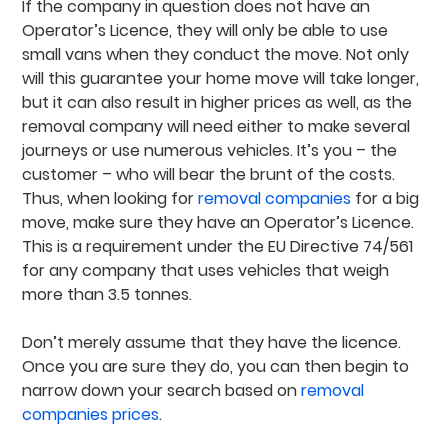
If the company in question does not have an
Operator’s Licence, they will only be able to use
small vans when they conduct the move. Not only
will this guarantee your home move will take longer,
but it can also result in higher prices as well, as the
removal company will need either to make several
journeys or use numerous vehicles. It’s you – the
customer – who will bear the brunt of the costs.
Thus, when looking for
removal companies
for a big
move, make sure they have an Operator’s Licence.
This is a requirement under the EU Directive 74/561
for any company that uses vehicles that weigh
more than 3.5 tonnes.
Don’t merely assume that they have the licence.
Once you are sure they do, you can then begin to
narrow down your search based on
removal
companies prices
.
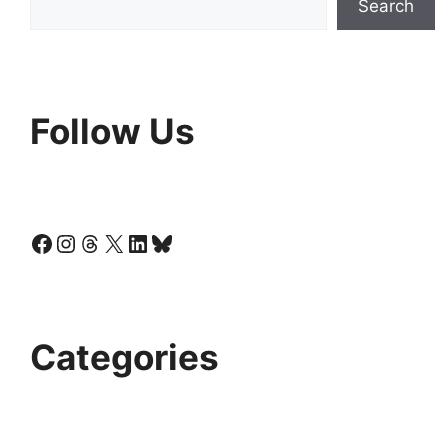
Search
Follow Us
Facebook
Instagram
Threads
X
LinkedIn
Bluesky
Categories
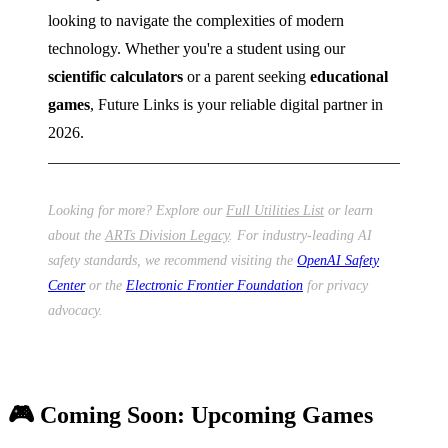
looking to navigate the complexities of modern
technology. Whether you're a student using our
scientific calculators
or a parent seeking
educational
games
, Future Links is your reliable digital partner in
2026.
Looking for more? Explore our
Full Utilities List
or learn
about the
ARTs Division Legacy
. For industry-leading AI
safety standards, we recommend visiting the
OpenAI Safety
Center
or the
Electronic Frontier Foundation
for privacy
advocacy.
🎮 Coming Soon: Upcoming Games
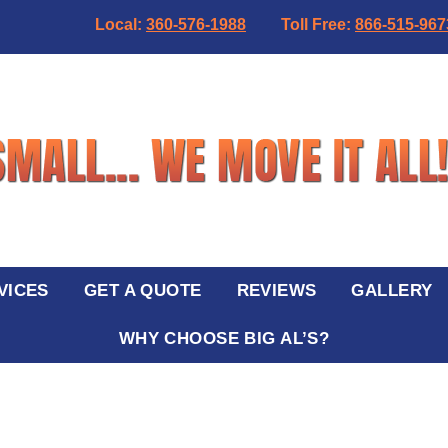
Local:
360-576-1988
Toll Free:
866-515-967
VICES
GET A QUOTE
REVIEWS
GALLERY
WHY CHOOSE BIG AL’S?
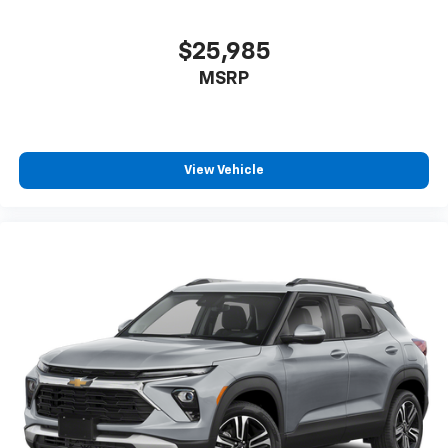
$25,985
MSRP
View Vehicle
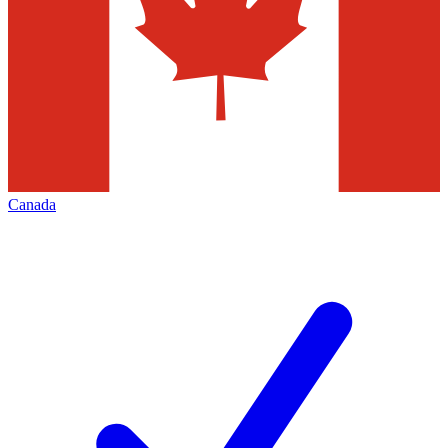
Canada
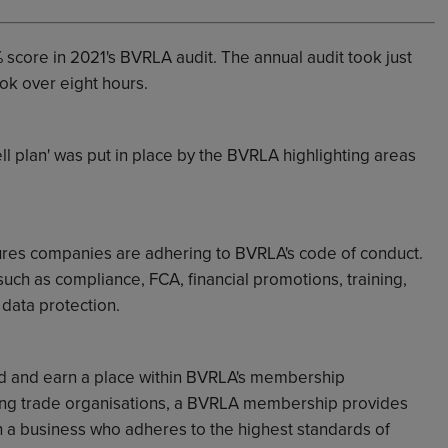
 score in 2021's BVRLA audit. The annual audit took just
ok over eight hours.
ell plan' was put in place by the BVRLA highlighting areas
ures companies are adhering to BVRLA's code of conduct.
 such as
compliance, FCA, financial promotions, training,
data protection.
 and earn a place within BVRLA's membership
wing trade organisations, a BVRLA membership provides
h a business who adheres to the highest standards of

· · ·

In the listing above, find each line where "when" occurs and copy it.

■ Result
small vans when they conduct the move. Not only
Thus, when looking for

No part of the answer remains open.